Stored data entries
---

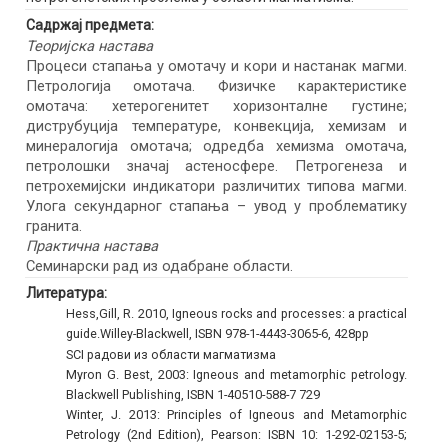
Садржај предмета:
Теоријска настава
Процеси стапања у омотачу и кори и настанак магми.
Петрологија омотача. Физичке карактеристике
омотача: хетерогенитет хоризонталне густине;
диструбуција температуре, конвекција, хемизам и
минералогија омотача; одредба хемизма омотача,
петролошки значај астеносфере. Петрогенеза и
петрохемијски индикатори различитих типова магми.
Улога секундарног стапања – увод у проблематику
гранита.
Практична настава
Семинарски рад из одабране области.
Литература:
Hess,Gill, R. 2010, Igneous rocks and processes: a practical
guide.Willey-Blackwell, ISBN 978-1-4443-3065-6, 428pp
SCI радови из области магматизма
Myron G. Best, 2003: Igneous and metamorphic petrology.
Blackwell Publishing, ISBN 1-40510-588-7 729
Winter, J. 2013: Principles of Igneous and Metamorphic
Petrology (2nd Edition), Pearson: ISBN 10: 1-292-02153-5;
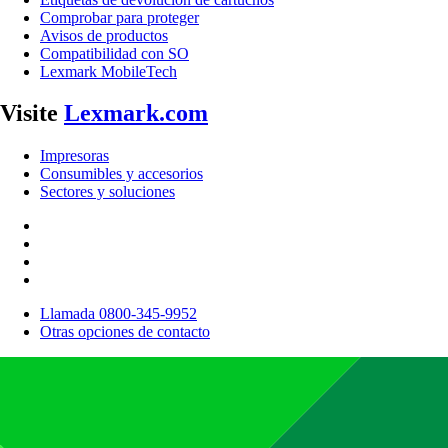
Comprobar para proteger
Avisos de productos
Compatibilidad con SO
Lexmark MobileTech
Visite
Lexmark.com
Impresoras
Consumibles y accesorios
Sectores y soluciones
Llamada 0800-345-9952
Otras opciones de contacto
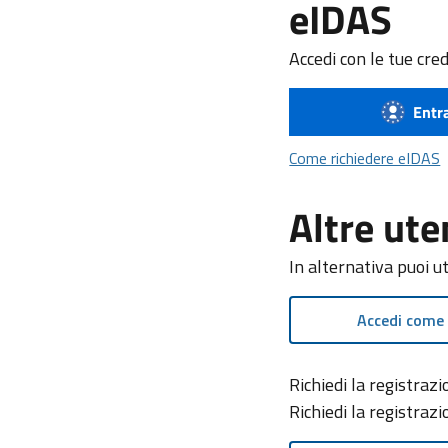
eIDAS
Accedi con le tue cre
Entr
C
Come richiedere eIDAS
Altre ute
In alternativa puoi u
Accedi come
Richiedi la registra
Richiedi la registraz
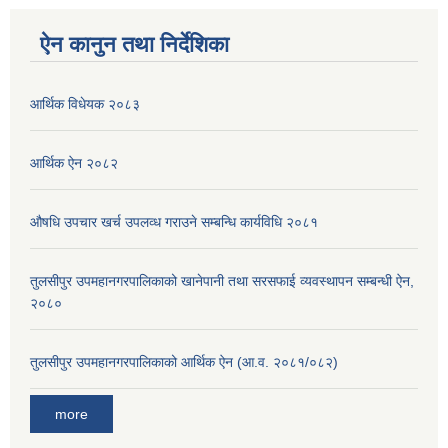
ऐन कानुन तथा निर्देशिका
आर्थिक विधेयक २०८३
आर्थिक ऐन २०८२
औषधि उपचार खर्च उपलव्ध गराउने सम्बन्धि कार्यविधि २०८१
तुलसीपुर उपमहानगरपालिकाको खानेपानी तथा सरसफाई व्यवस्थापन सम्बन्धी ऐन,
२०८०
तुलसीपुर उपमहानगरपालिकाको आर्थिक ऐन (आ.व. २०८१/०८२)
more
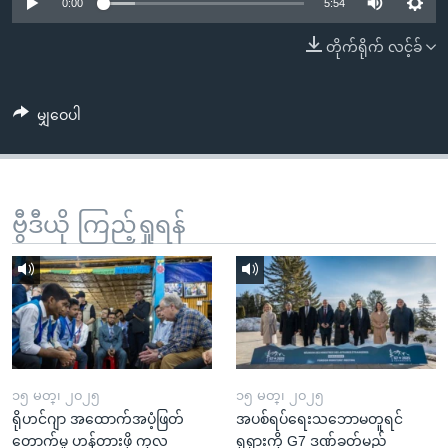
အ
0:00
5:54
သုတပဒေသာ အင်္ဂလိပ်စာ
ညွန်း
Learning English
တိုက်ရိုက် လင့်ခ်
စာမျက်နှာ
သို့
ဗွီအိုအေ လူမှုကွန်ယက်များ
ကျော်
မျှဝေပါ
ကြည့်
ရန်
ဘာသာစကားများ
ရှာဖွေ
ဗွီဒီယို ကြည့်ရှုရန်
ရန်
နေရာ
သို့
ကျော်
ရန်
၁၅ မတ္၊ ၂၀၂၅
၁၅ မတ္၊ ၂၀၂၅
ရိုဟင်ဂျာ အထောက်အပံ့ဖြတ်
အပစ်ရပ်ရေးသဘောမတူရင်
တောက်မှု ဟန့်တားဖို့ ကုလ
ရုရှားကို G7 ဒဏ်ခတ်မည်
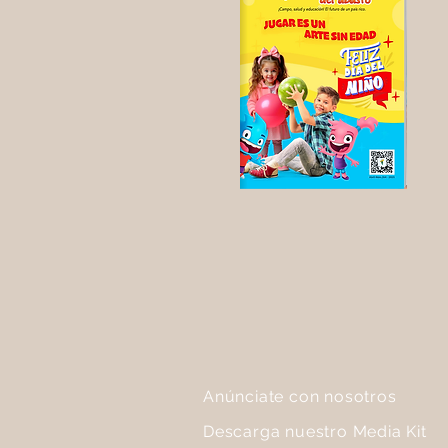
Anúnciate con nosotros
Descarga nuestro Media Kit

---

=== Exercise aim ===
Leave out all images, then reproduce the entries above exactly.

=== Solution below ===
Садржај предмета:
Теоријска настава
Процеси стапања у омотачу и кори и настанак магми.
Петрологија омотача. Физичке карактеристике
омотача: хетерогенитет хоризонталне густине;
диструбуција температуре, конвекција, хемизам и
минералогија омотача; одредба хемизма омотача,
петролошки значај астеносфере. Петрогенеза и
петрохемијски индикатори различитих типова магми.
Улога секундарног стапања – увод у проблематику
гранита.
Практична настава
Семинарски рад из одабране области.
Литература:
Hess,Gill, R. 2010, Igneous rocks and processes: a practical
guide.Willey-Blackwell, ISBN 978-1-4443-3065-6, 428pp
SCI радови из области магматизма
Myron G. Best, 2003: Igneous and metamorphic petrology.
Blackwell Publishing, ISBN 1-40510-588-7 729
Winter, J. 2013: Principles of Igneous and Metamorphic
Petrology (2nd Edition), Pearson: ISBN 10: 1-292-02153-5;
Comprobar para proteger
Avisos de productos
Compatibilidad con SO
Lexmark MobileTech
Visite
Lexmark.com
Impresoras
Consumibles y accesorios
Sectores y soluciones
Llamada 0800-345-9952
Otras opciones de contacto
eIDAS
Accedi con le tue cre
Entr
C
Come richiedere eIDAS
Altre ute
In alternativa puoi u
Accedi come
Richiedi la registra
Richiedi la registraz
ऐन कानुन तथा निर्देशिका
आर्थिक विधेयक २०८३
आर्थिक ऐन २०८२
औषधि उपचार खर्च उपलव्ध गराउने सम्बन्धि कार्यविधि २०८१
तुलसीपुर उपमहानगरपालिकाको खानेपानी तथा सरसफाई व्यवस्थापन सम्बन्धी ऐन,
२०८०
तुलसीपुर उपमहानगरपालिकाको आर्थिक ऐन (आ.व. २०८१/०८२)
more
အ
0:00
5:54
သုတပဒေသာ အင်္ဂလိပ်စာ
ညွန်း
Learning English
တိုက်ရိုက် လင့်ခ်
စာမျက်နှာ
သို့
ဗွီအိုအေ လူမှုကွန်ယက်များ
ကျော်
မျှဝေပါ
ကြည့်
ရန်
ဘာသာစကားများ
ရှာဖွေ
ဗွီဒီယို ကြည့်ရှုရန်
ရန်
နေရာ
သို့
ကျော်
ရန်
၁၅ မတ္၊ ၂၀၂၅
၁၅ မတ္၊ ၂၀၂၅
ရိုဟင်ဂျာ အထောက်အပံ့ဖြတ်
အပစ်ရပ်ရေးသဘောမတူရင်
တောက်မှု ဟန့်တားဖို့ ကုလ
ရုရှားကို G7 ဒဏ်ခတ်မည်
Anúnciate con nosotros
Descarga nuestro Media Kit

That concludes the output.